** Supplied data follows **
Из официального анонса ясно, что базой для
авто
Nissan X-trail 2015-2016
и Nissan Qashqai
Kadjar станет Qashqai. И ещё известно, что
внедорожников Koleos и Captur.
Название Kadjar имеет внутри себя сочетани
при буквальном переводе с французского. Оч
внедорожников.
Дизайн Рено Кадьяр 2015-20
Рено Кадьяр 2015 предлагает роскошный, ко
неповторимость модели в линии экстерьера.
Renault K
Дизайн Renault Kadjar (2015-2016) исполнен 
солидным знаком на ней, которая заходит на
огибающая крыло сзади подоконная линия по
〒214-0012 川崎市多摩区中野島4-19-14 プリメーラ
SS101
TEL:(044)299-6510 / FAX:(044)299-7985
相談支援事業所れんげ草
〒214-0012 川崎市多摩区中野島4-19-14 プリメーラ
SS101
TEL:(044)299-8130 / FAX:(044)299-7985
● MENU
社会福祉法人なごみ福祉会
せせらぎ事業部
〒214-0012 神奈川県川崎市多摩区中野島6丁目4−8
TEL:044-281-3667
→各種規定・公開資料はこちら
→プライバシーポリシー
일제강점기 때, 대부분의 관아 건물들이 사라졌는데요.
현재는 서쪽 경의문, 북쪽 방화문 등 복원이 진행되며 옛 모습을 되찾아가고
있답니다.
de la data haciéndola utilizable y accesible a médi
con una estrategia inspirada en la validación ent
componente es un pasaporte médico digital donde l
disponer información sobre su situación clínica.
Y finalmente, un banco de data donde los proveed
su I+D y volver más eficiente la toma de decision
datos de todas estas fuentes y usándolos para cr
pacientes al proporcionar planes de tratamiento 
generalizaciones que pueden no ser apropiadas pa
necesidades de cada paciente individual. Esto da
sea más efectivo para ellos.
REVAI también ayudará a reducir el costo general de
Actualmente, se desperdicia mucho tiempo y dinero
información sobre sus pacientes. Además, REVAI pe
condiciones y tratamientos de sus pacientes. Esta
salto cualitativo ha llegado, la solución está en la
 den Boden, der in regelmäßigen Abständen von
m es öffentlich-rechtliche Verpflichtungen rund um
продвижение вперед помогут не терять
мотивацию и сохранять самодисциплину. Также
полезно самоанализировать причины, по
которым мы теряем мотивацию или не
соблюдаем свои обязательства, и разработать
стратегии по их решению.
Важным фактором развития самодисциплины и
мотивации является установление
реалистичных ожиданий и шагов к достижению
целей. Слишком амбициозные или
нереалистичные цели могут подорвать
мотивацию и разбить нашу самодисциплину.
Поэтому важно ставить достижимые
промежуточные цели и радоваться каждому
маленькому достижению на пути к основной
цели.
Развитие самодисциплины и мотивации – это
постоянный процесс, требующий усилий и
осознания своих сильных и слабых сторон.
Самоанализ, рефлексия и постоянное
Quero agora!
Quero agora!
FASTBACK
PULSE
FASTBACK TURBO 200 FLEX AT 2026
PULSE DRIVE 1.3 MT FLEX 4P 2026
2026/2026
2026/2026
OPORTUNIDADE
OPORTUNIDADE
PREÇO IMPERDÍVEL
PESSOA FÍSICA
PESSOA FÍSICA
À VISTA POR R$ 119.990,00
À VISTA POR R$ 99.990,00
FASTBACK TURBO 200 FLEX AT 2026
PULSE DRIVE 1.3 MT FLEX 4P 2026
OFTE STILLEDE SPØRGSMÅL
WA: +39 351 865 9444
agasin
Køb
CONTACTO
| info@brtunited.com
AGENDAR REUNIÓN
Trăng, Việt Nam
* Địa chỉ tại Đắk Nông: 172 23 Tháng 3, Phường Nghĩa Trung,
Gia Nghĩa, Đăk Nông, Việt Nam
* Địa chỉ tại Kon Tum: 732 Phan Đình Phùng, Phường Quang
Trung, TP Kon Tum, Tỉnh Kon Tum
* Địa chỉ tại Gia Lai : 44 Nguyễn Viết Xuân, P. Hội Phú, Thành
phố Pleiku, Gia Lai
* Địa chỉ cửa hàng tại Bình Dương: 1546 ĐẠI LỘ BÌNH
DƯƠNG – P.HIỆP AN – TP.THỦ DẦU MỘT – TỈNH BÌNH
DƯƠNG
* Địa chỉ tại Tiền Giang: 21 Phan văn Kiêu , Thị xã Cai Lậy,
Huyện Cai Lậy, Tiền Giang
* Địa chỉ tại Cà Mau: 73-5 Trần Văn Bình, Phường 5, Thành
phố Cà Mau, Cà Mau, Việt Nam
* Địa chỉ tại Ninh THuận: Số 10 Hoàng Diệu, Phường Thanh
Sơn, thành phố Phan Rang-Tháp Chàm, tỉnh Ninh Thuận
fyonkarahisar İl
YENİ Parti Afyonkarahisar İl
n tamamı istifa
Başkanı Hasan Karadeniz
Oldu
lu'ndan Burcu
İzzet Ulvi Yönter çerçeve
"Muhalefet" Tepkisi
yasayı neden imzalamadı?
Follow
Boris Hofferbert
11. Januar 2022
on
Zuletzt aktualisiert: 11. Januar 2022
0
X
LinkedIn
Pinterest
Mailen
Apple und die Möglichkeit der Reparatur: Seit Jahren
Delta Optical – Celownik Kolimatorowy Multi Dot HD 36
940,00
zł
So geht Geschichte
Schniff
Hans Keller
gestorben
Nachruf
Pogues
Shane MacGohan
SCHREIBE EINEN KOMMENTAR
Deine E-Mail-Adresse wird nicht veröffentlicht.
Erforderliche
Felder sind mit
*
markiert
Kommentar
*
** End of Supplied data **
### Action item
From the data, collect all lines where the string "donde" appears.

### Response to the task
componente es un pasaporte médico digital donde l
Y finalmente, un banco de data donde los proveed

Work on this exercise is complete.